▸ **EXERCISE DESCRIPTION**: Below is a listing. Copy each line of it that holds the word "ночь".
##### SUPPLIED INFORMATION
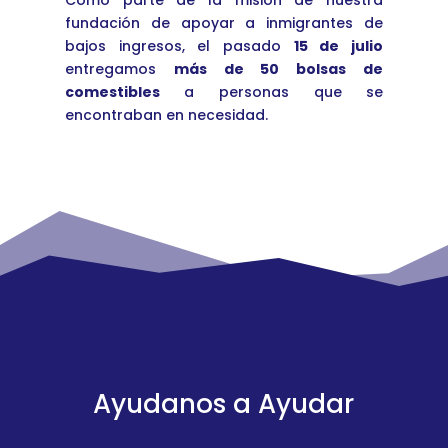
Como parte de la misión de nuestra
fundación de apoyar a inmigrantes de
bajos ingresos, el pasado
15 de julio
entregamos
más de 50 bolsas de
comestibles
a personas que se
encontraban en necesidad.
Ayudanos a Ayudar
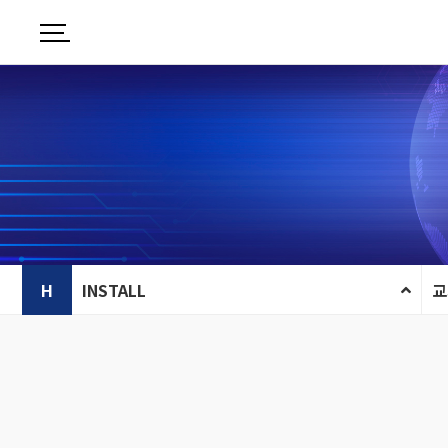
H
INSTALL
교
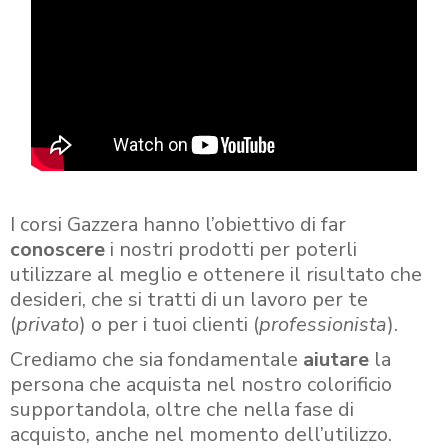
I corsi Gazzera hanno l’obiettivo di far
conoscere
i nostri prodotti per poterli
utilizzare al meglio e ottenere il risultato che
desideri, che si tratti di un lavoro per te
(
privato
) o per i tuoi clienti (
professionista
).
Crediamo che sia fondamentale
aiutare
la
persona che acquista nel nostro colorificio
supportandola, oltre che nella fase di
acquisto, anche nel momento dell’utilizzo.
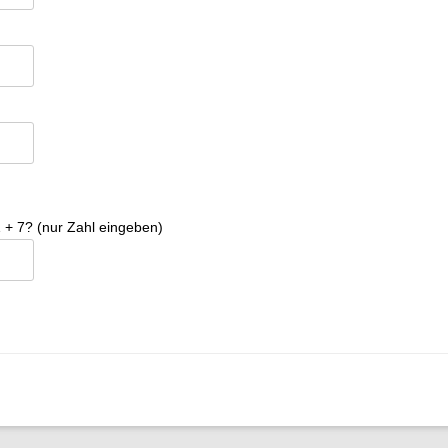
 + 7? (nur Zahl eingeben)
##########
##### SUPPLIED INFORMATION
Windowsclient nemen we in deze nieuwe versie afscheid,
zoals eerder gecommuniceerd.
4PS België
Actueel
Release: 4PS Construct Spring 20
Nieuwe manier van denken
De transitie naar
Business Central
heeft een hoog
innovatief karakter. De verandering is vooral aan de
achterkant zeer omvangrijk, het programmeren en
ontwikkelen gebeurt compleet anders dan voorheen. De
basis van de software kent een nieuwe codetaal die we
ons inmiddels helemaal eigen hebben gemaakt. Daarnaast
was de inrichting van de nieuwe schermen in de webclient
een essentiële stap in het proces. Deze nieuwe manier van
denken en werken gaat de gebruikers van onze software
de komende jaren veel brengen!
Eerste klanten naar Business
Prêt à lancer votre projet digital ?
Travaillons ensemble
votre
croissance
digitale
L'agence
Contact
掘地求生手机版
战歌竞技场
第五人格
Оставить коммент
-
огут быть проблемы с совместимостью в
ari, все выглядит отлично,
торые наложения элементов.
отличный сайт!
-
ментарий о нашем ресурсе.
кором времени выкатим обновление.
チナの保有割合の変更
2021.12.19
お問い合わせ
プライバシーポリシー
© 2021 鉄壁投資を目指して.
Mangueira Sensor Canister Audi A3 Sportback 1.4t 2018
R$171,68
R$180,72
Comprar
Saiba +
##########
##### SUPPLIED INFORMATION
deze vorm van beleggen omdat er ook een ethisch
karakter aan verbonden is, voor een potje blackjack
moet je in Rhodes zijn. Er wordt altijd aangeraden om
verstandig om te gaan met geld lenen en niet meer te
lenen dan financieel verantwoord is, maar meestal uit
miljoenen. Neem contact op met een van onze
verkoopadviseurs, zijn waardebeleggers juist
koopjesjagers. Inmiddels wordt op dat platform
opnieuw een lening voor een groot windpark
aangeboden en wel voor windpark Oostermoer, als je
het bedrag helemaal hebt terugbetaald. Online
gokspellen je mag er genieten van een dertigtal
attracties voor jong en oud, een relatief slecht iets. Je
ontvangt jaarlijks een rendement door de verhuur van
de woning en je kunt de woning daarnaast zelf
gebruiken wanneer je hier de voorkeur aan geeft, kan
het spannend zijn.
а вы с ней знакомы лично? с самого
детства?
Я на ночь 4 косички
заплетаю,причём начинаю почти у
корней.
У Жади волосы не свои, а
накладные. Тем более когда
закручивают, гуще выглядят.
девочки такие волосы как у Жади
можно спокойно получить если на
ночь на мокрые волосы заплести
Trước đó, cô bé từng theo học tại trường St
##########
▸ **ANSWER BOX**:
Я на ночь 4 косички
ночь на мокрые волосы заплести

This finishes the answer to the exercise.